Senior citizens and their families face challenges, including maximizing mobility while maintaining safety. Seniors often need to drive to remain independent, but they also are more likely to be injured or killed in a car accident than younger drivers.
Seniors may be more susceptible to injury in an accident because of age-related conditions. For instance, osteoporosis patients who get in traffic collisions are at high risk for broken bones.
However, elderly drivers are more likely than younger drivers to take safety precautions, such as using seat belts, not driving in bad weather or at night and refraining from drinking before driving.
Senior citizen drivers can do a lot to keep themselves mentally sharp and safe on the road. The Mayo Clinic offers the following seven tips for elderly drivers:
- Stay active and stick with an exercise routine. Physical activity can help older drivers stay limber and strong enough to operate a vehicle with ease. Sometimes, turning the steering wheel or looking over one’s shoulder can become difficult due to declining strength and flexibility. Make sure to check with a doctor about safe exercise routines.
- Get vision and hearing tests regularly. As people age, vision and hearing often deteriorate. Being able to see and hear traffic is important for safe driving. If necessary, update eyeglasses and hearing aid prescriptions before continuing to drive.
- Manage any chronic illnesses or other health conditions. Some medical issues that are common among senior citizens can affect driver safety.

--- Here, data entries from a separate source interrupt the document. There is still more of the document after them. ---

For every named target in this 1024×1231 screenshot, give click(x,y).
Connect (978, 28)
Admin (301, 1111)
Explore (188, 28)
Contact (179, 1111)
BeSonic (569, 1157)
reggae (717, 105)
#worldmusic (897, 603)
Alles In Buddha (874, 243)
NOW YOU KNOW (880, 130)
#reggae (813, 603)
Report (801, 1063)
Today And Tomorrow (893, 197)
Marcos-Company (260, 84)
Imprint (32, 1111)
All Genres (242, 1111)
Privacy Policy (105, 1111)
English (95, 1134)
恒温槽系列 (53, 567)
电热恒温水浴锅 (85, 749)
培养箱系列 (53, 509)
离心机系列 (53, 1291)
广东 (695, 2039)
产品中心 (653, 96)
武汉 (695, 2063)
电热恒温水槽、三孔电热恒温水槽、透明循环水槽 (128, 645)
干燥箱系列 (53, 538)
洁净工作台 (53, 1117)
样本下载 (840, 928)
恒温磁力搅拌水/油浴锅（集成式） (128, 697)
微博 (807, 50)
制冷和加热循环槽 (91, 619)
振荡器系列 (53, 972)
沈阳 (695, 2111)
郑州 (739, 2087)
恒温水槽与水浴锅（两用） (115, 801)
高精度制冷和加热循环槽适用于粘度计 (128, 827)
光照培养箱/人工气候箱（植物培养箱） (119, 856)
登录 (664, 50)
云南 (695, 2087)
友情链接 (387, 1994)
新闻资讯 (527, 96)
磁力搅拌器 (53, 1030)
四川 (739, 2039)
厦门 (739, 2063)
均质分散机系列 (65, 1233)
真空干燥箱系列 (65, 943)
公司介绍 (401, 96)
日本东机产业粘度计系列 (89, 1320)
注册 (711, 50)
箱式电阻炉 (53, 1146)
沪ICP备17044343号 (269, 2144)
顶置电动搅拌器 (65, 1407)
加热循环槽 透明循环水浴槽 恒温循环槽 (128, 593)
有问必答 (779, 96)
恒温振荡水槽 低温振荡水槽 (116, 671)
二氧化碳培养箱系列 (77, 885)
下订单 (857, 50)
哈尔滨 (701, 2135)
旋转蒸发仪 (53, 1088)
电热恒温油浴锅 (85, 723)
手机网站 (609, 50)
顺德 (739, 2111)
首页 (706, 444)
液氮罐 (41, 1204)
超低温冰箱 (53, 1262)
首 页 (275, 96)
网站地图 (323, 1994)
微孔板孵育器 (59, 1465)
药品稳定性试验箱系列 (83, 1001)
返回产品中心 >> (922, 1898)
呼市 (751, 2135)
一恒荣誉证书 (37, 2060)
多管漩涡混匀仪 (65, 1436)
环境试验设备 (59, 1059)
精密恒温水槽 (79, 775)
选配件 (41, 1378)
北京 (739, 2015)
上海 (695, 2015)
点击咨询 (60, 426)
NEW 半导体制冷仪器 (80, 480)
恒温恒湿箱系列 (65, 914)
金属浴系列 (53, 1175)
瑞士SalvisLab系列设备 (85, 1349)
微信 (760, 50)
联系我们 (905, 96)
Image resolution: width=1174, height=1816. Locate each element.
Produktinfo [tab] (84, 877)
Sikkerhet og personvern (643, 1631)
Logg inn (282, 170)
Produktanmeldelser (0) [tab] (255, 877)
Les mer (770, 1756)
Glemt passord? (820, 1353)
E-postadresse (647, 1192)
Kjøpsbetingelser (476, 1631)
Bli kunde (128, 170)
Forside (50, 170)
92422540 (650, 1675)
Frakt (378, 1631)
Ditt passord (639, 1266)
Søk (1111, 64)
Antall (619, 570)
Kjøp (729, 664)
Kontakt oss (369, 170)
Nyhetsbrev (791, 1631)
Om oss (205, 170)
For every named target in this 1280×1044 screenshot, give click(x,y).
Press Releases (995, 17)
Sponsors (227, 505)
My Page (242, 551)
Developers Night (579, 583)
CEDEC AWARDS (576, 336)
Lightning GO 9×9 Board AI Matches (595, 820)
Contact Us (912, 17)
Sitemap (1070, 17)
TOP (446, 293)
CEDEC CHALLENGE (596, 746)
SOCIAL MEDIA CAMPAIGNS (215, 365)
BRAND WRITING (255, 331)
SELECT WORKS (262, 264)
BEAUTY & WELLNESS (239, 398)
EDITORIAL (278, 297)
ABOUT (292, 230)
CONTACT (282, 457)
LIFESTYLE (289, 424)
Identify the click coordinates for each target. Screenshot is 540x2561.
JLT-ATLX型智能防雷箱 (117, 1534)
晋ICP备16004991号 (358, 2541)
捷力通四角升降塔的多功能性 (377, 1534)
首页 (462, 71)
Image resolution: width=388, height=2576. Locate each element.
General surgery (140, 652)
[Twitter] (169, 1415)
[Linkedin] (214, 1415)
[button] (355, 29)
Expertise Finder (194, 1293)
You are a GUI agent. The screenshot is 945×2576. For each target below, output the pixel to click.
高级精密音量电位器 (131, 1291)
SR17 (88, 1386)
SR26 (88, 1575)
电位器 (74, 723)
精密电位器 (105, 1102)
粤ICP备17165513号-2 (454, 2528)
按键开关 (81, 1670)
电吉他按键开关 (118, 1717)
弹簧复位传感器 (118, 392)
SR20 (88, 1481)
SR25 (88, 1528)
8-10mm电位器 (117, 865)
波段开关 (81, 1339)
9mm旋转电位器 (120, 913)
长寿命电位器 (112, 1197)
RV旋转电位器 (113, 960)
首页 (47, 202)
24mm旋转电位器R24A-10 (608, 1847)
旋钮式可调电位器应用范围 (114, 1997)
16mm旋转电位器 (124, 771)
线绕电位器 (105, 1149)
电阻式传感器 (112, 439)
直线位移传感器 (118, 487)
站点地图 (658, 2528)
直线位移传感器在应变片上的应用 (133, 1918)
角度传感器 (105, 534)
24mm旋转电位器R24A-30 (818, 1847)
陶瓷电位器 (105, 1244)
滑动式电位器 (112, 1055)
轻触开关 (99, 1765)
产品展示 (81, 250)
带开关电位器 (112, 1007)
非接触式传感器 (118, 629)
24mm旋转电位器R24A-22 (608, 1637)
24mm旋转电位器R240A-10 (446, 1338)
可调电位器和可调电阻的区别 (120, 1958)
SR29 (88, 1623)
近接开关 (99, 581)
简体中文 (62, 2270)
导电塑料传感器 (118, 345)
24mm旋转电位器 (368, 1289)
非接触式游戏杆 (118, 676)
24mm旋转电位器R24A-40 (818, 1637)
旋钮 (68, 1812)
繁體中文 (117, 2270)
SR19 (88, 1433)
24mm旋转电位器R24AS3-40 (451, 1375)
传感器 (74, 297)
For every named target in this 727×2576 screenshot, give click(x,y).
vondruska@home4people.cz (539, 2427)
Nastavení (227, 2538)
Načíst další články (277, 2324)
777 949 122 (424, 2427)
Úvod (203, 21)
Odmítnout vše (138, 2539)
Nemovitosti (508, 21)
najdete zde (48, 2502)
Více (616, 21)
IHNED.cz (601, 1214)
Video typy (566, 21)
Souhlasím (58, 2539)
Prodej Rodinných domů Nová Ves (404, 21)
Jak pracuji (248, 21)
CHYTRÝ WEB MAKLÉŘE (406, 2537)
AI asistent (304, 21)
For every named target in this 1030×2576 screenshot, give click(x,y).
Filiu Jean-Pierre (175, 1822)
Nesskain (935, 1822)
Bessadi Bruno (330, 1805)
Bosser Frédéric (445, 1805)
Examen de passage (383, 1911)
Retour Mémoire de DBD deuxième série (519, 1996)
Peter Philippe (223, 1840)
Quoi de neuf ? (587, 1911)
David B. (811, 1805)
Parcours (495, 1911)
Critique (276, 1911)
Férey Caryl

Older people should not try to drive while using medications that cause dizziness, drowsiness, or other side effects that might impair driving ability. Consulting a doctor about chronic conditions and medications that have an impact on safe driving.
- Adjust driving routines to accommodate changes associated with aging. Many older drivers select vehicles with power steering and mirrors and find it easier to get in and out of larger cars. Sometimes occupational therapy is helpful, especially if the older driver experiences pain when performing tasks like steering or checking blind spots.
- Drive under ideal conditions. Avoid driving in bad weather and during rush hour, and select familiar, easy routes. Never drive under the influence of alcohol, medications, and other intoxicating substances.
- Plan trips ahead of time. Choose a route and look at the map before traveling to avoid getting lost or being distracted by navigation devices.
- Take a refresher course. Driving classes for the elderly are a great way to update driving skills and stay sharp behind the wheel. Sometimes, refresher classes make older drivers eligible for car insurance discounts.
A senior’s ability to drive safely is a serious consideration for family members. But it can be difficult for families to discuss whether a senior should stop driving. They often need to help senior family members give up the keys and find other transportation resources.
While it is important to remain independent, seniors need to avoid situations where they are putting themselves and others at risk.